§ **ASSIGNED TASK**:
Word for word, copy out the data below, omitting pictures.

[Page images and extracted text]
┏━━
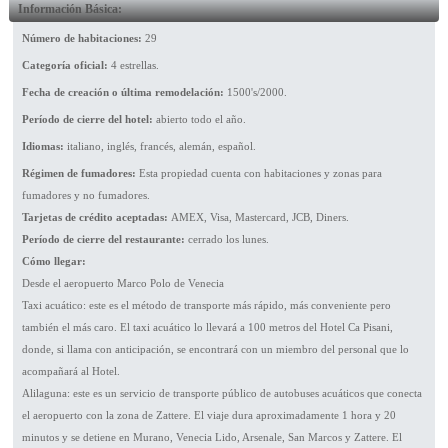
Información Básica:
Número de habitaciones:
29
Categoría oficial:
4 estrellas.
Fecha de creación o última remodelación:
1500's/2000.
Período de cierre del hotel:
abierto todo el año.
Idiomas:
italiano, inglés, francés, alemán, español.
Régimen de fumadores:
Esta propiedad cuenta con habitaciones y zonas para
fumadores y no fumadores.
Tarjetas de crédito aceptadas:
AMEX, Visa, Mastercard, JCB, Diners.
Período de cierre del restaurante:
cerrado los lunes.
Cómo llegar:
Desde el aeropuerto Marco Polo de Venecia
Taxi acuático: este es el método de transporte más rápido, más conveniente pero
también el más caro. El taxi acuático lo llevará a 100 metros del Hotel Ca Pisani,
donde, si llama con anticipación, se encontrará con un miembro del personal que lo
acompañará al Hotel.
Alilaguna: este es un servicio de transporte público de autobuses acuáticos que conecta
el aeropuerto con la zona de Zattere. El viaje dura aproximadamente 1 hora y 20
minutos y se detiene en Murano, Venecia Lido, Arsenale, San Marcos y Zattere. El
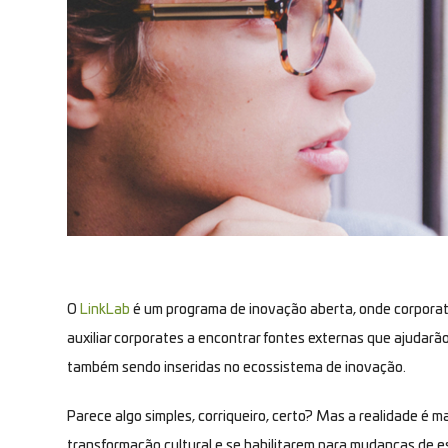
O
LinkLab
é um programa de inovação aberta, onde corporate
auxiliar corporates a encontrar fontes externas que ajudarão
também sendo inseridas no ecossistema de inovação.
Parece algo simples, corriqueiro, certo? Mas a realidade é
transformação cultural e se habilitarem para mudanças de es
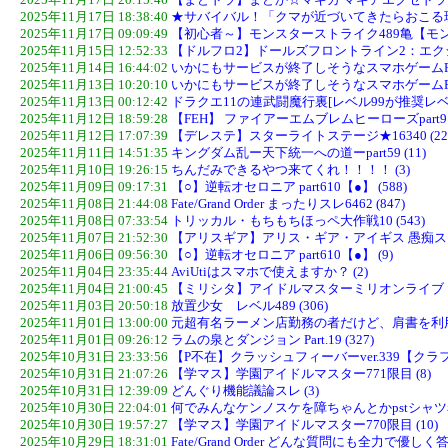
2025年11月17日 20:15:46
【まどドラ】まどか☆マギカ マギアエクセドラ＆外伝総
2025年11月17日 18:38:40
★サバイバル！「クマが近づいてきたらおこる現象
2025年11月17日 09:09:49
【初心者～】モンスターストライク489亀【モンス
2025年11月15日 12:52:33
【ドルフロ2】ドールズフロントライン2：エクシリウム 
2025年11月14日 16:44:02
いかにもサービスが終了しそうなスマホゲームPart.2
2025年11月13日 10:20:10
いかにもサービスが終了しそうなスマホゲームPart.2
2025年11月13日 00:12:42
ドラクエ11の連武闘魔行裏[レベル99が推奨レベル
2025年11月12日 18:59:28
【FEH】 ファイアーエムブレムヒーローズpart9149
2025年11月12日 17:07:39
【デレステ】スターライトステージ★16340 (22
2025年11月11日 14:51:35
キングダム乱ー天下統一への道ーpart59 (11)
2025年11月10日 19:26:15
ちんだみできるやつ来てくれ！！！！ (3)
2025年11月09日 09:17:31
【○】逆転オセロニア part610【●】 (588)
2025年11月08日 21:44:08
Fate/Grand Order まったりスレ6462 (847)
2025年11月08日 07:33:54
トリッカル・もちもちほっペ大作戦10 (543)
2025年11月07日 21:52:30
【アリスギア】アリス・ギア・アイギス 愚痴スレッド P
2025年11月06日 09:56:30
【○】逆転オセロニア part610【●】 (9)
2025年11月04日 23:35:44
AviUtiはスマホで使えますか？ (2)
2025年11月04日 21:00:45
【ミリシタ】アイドルマスターミリオンライブ！ シアタ
2025年11月03日 20:50:18
放置少女 レベル489 (306)
2025年11月01日 13:00:00
元超有名ラーメン店勤務の者だけど、肩書を利用し
2025年11月01日 09:26:12
ラムの泉とダンジョン Part.19 (327)
2025年10月31日 23:33:56
【P不在】クラッシュフィーバーver.339【クラフィ
2025年10月31日 21:07:26
【学マス】学園アイドルマスター771限目 (8)
2025年10月31日 12:39:09
どんぐり機能議論スレ (3)
2025年10月30日 22:04:01
何でみんなケンノスケを障ちゃんとかpstシャツ着
2025年10月30日 19:57:27
【学マス】学園アイドルマスター770限目 (10)
2025年10月29日 18:31:01
Fate/Grand Order どんな質問にも全力で優しく答え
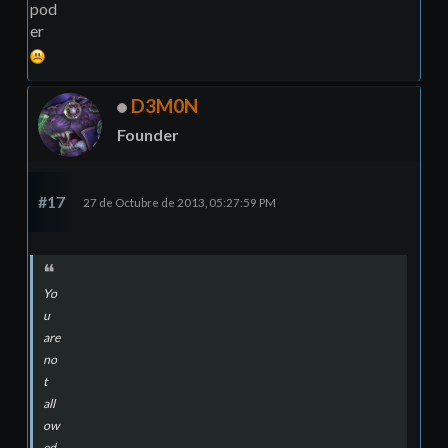
pod
er
D3M0N
Founder
#17
27 de Octubre de 2013, 05:27:59 PM
Yo
u
are
no
t
all
ow
ed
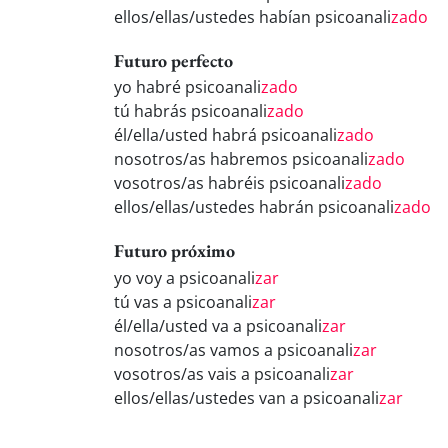
ellos/ellas/ustedes habían psicoanali
zado
Futuro perfecto
yo habré psicoanali
zado
tú habrás psicoanali
zado
él/ella/usted habrá psicoanali
zado
nosotros/as habremos psicoanali
zado
vosotros/as habréis psicoanali
zado
ellos/ellas/ustedes habrán psicoanali
zado
Futuro próximo
yo voy a psicoanali
zar
tú vas a psicoanali
zar
él/ella/usted va a psicoanali
zar
nosotros/as vamos a psicoanali
zar
vosotros/as vais a psicoanali
zar
ellos/ellas/ustedes van a psicoanali
zar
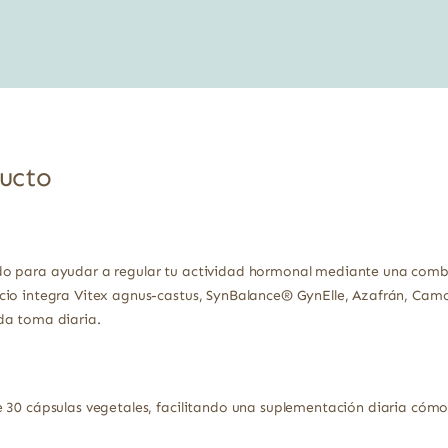
original
actual
era:
es:
18,45 €.
16,05 €.
ducto
o para ayudar a regular tu actividad hormonal mediante una combi
cio integra Vitex agnus-castus, SynBalance® GynElle, Azafrán, Cam
da toma diaria.
e 30 cápsulas vegetales, facilitando una suplementación diaria cóm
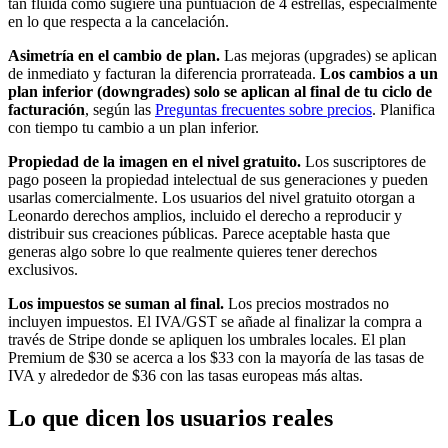
tan fluida como sugiere una puntuación de 4 estrellas, especialmente
en lo que respecta a la cancelación.
Asimetría en el cambio de plan.
Las mejoras (upgrades) se aplican
de inmediato y facturan la diferencia prorrateada.
Los cambios a un
plan inferior (downgrades) solo se aplican al final de tu ciclo de
facturación
, según las
Preguntas frecuentes sobre precios
. Planifica
con tiempo tu cambio a un plan inferior.
Propiedad de la imagen en el nivel gratuito.
Los suscriptores de
pago poseen la propiedad intelectual de sus generaciones y pueden
usarlas comercialmente. Los usuarios del nivel gratuito otorgan a
Leonardo derechos amplios, incluido el derecho a reproducir y
distribuir sus creaciones públicas. Parece aceptable hasta que
generas algo sobre lo que realmente quieres tener derechos
exclusivos.
Los impuestos se suman al final.
Los precios mostrados no
incluyen impuestos. El IVA/GST se añade al finalizar la compra a
través de Stripe donde se apliquen los umbrales locales. El plan
Premium de $30 se acerca a los $33 con la mayoría de las tasas de
IVA y alrededor de $36 con las tasas europeas más altas.
Lo que dicen los usuarios reales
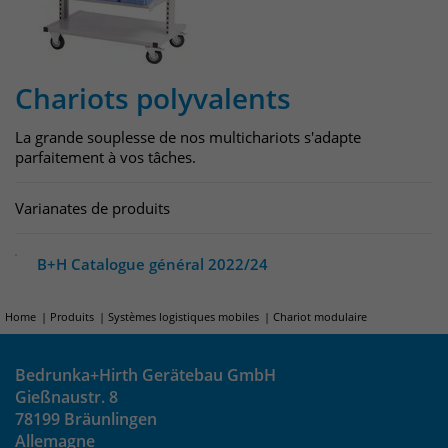
um eindeutige Besucher zu
identifizieren. Die Daten werde lokal
auf unserem Server gespeichert und
sind damit externen Unternehmen
Chariots polyvalents
unzugänglich.
La grande souplesse de nos multichariots s'adapte
parfaitement à vos tâches.
Name
_pk_ses
Varianates de produits
Anbieter
Matomo
B+H Catalogue général 2022/24
Laufzeit
30 Minuten
Das Cookie wird genutzt um temporär
Home
Produits
Systèmes logistiques mobiles
Chariot modulaire
Zweck
Session Daten zu speichern
Bedrunka+Hirth Gerätebau GmbH
Gießnaustr. 8
Name
_pk_cvar
78199 Bräunlingen
Allemagne
Anbieter
Matomo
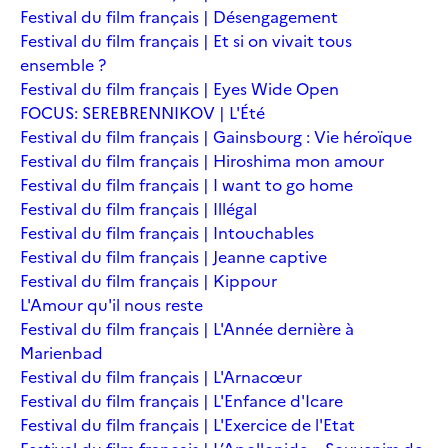
Festival du film français | Désengagement
Festival du film français | Et si on vivait tous
ensemble ?
Festival du film français | Eyes Wide Open
FOCUS: SEREBRENNIKOV | L'Été
Festival du film français | Gainsbourg : Vie héroïque
Festival du film français | Hiroshima mon amour
Festival du film français | I want to go home
Festival du film français | Illégal
Festival du film français | Intouchables
Festival du film français | Jeanne captive
Festival du film français | Kippour
L'Amour qu'il nous reste
Festival du film français | L'Année dernière à
Marienbad
Festival du film français | L'Arnacœur
Festival du film français | L'Enfance d'Icare
Festival du film français | L'Exercice de l'Etat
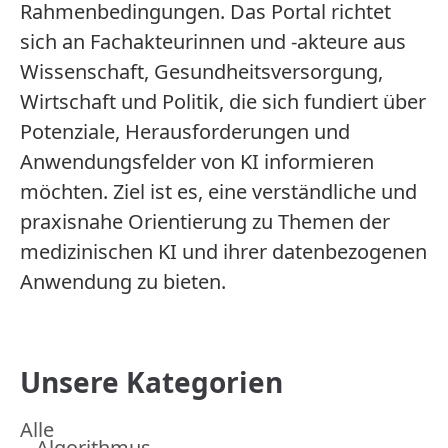
Rahmenbedingungen. Das Portal richtet
sich an Fachakteurinnen und -akteure aus
Wissenschaft, Gesundheitsversorgung,
Wirtschaft und Politik, die sich fundiert über
Potenziale, Herausforderungen und
Anwendungsfelder von KI informieren
möchten. Ziel ist es, eine verständliche und
praxisnahe Orientierung zu Themen der
medizinischen KI und ihrer datenbezogenen
Anwendung zu bieten.
Unsere Kategorien
Alle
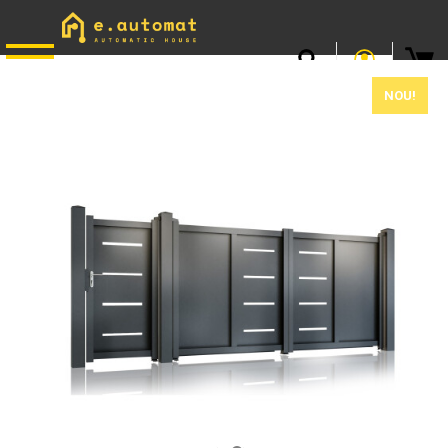
📞
0746.301.381
· L–V 9–17 · Livrare gratuită peste 500 lei
NOU!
┗━━
§ **TASK OUTPUT**:
Información Básica:
Número de habitaciones:
29
Categoría oficial:
4 estrellas.
Fecha de creación o última remodelación:
1500's/2000.
Período de cierre del hotel:
abierto todo el año.
Idiomas:
italiano, inglés, francés, alemán, español.
Régimen de fumadores:
Esta propiedad cuenta con habitaciones y zonas para
fumadores y no fumadores.
Tarjetas de crédito aceptadas:
AMEX, Visa, Mastercard, JCB, Diners.
Período de cierre del restaurante:
cerrado los lunes.
Cómo llegar:
Desde el aeropuerto Marco Polo de Venecia
Taxi acuático: este es el método de transporte más rápido, más conveniente pero
también el más caro. El taxi acuático lo llevará a 100 metros del Hotel Ca Pisani,
donde, si llama con anticipación, se encontrará con un miembro del personal que lo
acompañará al Hotel.
Alilaguna: este es un servicio de transporte público de autobuses acuáticos que conecta
el aeropuerto con la zona de Zattere. El viaje dura aproximadamente 1 hora y 20
minutos y se detiene en Murano, Venecia Lido, Arsenale, San Marcos y Zattere. El
O
LinkLab
é um programa de inovação aberta, onde corporate
auxiliar corporates a encontrar fontes externas que ajudarão
também sendo inseridas no ecossistema de inovação.
Parece algo simples, corriqueiro, certo? Mas a realidade é
transformação cultural e se habilitarem para mudanças de es
2025年11月17日 20:15:46
【まどドラ】まどか☆マギカ マギアエクセドラ＆外伝総
2025年11月17日 18:38:40
★サバイバル！「クマが近づいてきたらおこる現象
2025年11月17日 09:09:49
【初心者～】モンスターストライク489亀【モンス
2025年11月15日 12:52:33
【ドルフロ2】ドールズフロントライン2：エクシリウム 
2025年11月14日 16:44:02
いかにもサービスが終了しそうなスマホゲームPart.2
2025年11月13日 10:20:10
いかにもサービスが終了しそうなスマホゲームPart.2
2025年11月13日 00:12:42
ドラクエ11の連武闘魔行裏[レベル99が推奨レベル
2025年11月12日 18:59:28
【FEH】 ファイアーエムブレムヒーローズpart9149
2025年11月12日 17:07:39
【デレステ】スターライトステージ★16340 (22
2025年11月11日 14:51:35
キングダム乱ー天下統一への道ーpart59 (11)
2025年11月10日 19:26:15
ちんだみできるやつ来てくれ！！！！ (3)
2025年11月09日 09:17:31
【○】逆転オセロニア part610【●】 (588)
2025年11月08日 21:44:08
Fate/Grand Order まったりスレ6462 (847)
2025年11月08日 07:33:54
トリッカル・もちもちほっペ大作戦10 (543)
2025年11月07日 21:52:30
【アリスギア】アリス・ギア・アイギス 愚痴スレッド P
2025年11月06日 09:56:30
【○】逆転オセロニア part610【●】 (9)
2025年11月04日 23:35:44
AviUtiはスマホで使えますか？ (2)
2025年11月04日 21:00:45
【ミリシタ】アイドルマスターミリオンライブ！ シアタ
2025年11月03日 20:50:18
放置少女 レベル489 (306)
2025年11月01日 13:00:00
元超有名ラーメン店勤務の者だけど、肩書を利用し
2025年11月01日 09:26:12
ラムの泉とダンジョン Part.19 (327)
2025年10月31日 23:33:56
【P不在】クラッシュフィーバーver.339【クラフィ
2025年10月31日 21:07:26
【学マス】学園アイドルマスター771限目 (8)
2025年10月31日 12:39:09
どんぐり機能議論スレ (3)
2025年10月30日 22:04:01
何でみんなケンノスケを障ちゃんとかpstシャツ着
2025年10月30日 19:57:27
【学マス】学園アイドルマスター770限目 (10)
2025年10月29日 18:31:01
Fate/Grand Order どんな質問にも全力で優しく答え
pod
er
D3M0N
Founder
#17
27 de Octubre de 2013, 05:27:59 PM
Yo
u
are
no
t
all
ow
ed
ellos/ellas/ustedes habían psicoanali
zado
Futuro perfecto
yo habré psicoanali
zado
tú habrás psicoanali
zado
él/ella/usted habrá psicoanali
zado
nosotros/as habremos psicoanali
zado
vosotros/as habréis psicoanali
zado
ellos/ellas/ustedes habrán psicoanali
zado
Futuro próximo
yo voy a psicoanali
zar
tú vas a psicoanali
zar
él/ella/usted va a psicoanali
zar
nosotros/as vamos a psicoanali
zar
vosotros/as vais a psicoanali
zar
ellos/ellas/ustedes van a psicoanali
zar
original
actual
era:
es:
18,45 €.
16,05 €.
ducto
o para ayudar a regular tu actividad hormonal mediante una combi
cio integra Vitex agnus-castus, SynBalance® GynElle, Azafrán, Cam
da toma diaria.
e 30 cápsulas vegetales, facilitando una suplementación diaria cóm
tan fluida como sugiere una puntuación de 4 estrellas, especialmente
en lo que respecta a la cancelación.
Asimetría en el cambio de plan.
Las mejoras (upgrades) se aplican
de inmediato y facturan la diferencia prorrateada.
Los cambios a un
plan inferior (downgrades) solo se aplican al final de tu ciclo de
facturación
, según las
Preguntas frecuentes sobre precios
. Planifica
con tiempo tu cambio a un plan inferior.
Propiedad de la imagen en el nivel gratuito.
Los suscriptores de
pago poseen la propiedad intelectual de sus generaciones y pueden
usarlas comercialmente. Los usuarios del nivel gratuito otorgan a
Leonardo derechos amplios, incluido el derecho a reproducir y
distribuir sus creaciones públicas. Parece aceptable hasta que
generas algo sobre lo que realmente quieres tener derechos
exclusivos.
Los impuestos se suman al final.
Los precios mostrados no
incluyen impuestos. El IVA/GST se añade al finalizar la compra a
través de Stripe donde se apliquen los umbrales locales. El plan
Premium de $30 se acerca a los $33 con la mayoría de las tasas de
IVA y alrededor de $36 con las tasas europeas más altas.
Lo que dicen los usuarios reales
um eindeutige Besucher zu
identifizieren. Die Daten werde lokal
auf unserem Server gespeichert und
sind damit externen Unternehmen
Chariots polyvalents
unzugänglich.
La grande souplesse de nos multichariots s'adapte
parfaitement à vos tâches.
Name
_pk_ses
Varianates de produits
Anbieter
Matomo
B+H Catalogue général 2022/24
Laufzeit
30 Minuten
Das Cookie wird genutzt um temporär
Home
Produits
Systèmes logistiques mobiles
Chariot modulaire
Zweck
Session Daten zu speichern
Bedrunka+Hirth Gerätebau GmbH
Gießnaustr. 8
Name
_pk_cvar
78199 Bräunlingen
Allemagne
Anbieter
Matomo
Festival du film français | Désengagement
Festival du film français | Et si on vivait tous
ensemble ?
Festival du film français | Eyes Wide Open
FOCUS: SEREBRENNIKOV | L'Été
Festival du film français | Gainsbourg : Vie héroïque
Festival du film français | Hiroshima mon amour
Festival du film français | I want to go home
Festival du film français | Illégal
Festival du film français | Intouchables
Festival du film français | Jeanne captive
Festival du film français | Kippour
L'Amour qu'il nous reste
Festival du film français | L'Année dernière à
Marienbad
Festival du film français | L'Arnacœur
Festival du film français | L'Enfance d'Icare
Festival du film français | L'Exercice de l'Etat
Rahmenbedingungen. Das Portal richtet
sich an Fachakteurinnen und -akteure aus
Wissenschaft, Gesundheitsversorgung,
Wirtschaft und Politik, die sich fundiert über
Potenziale, Herausforderungen und
Anwendungsfelder von KI informieren
möchten. Ziel ist es, eine verständliche und
praxisnahe Orientierung zu Themen der
medizinischen KI und ihrer datenbezogenen
Anwendung zu bieten.
Unsere Kategorien
Alle
📞
0746.301.381
· L–V 9–17 · Livrare gratuită peste 500 lei
NOU!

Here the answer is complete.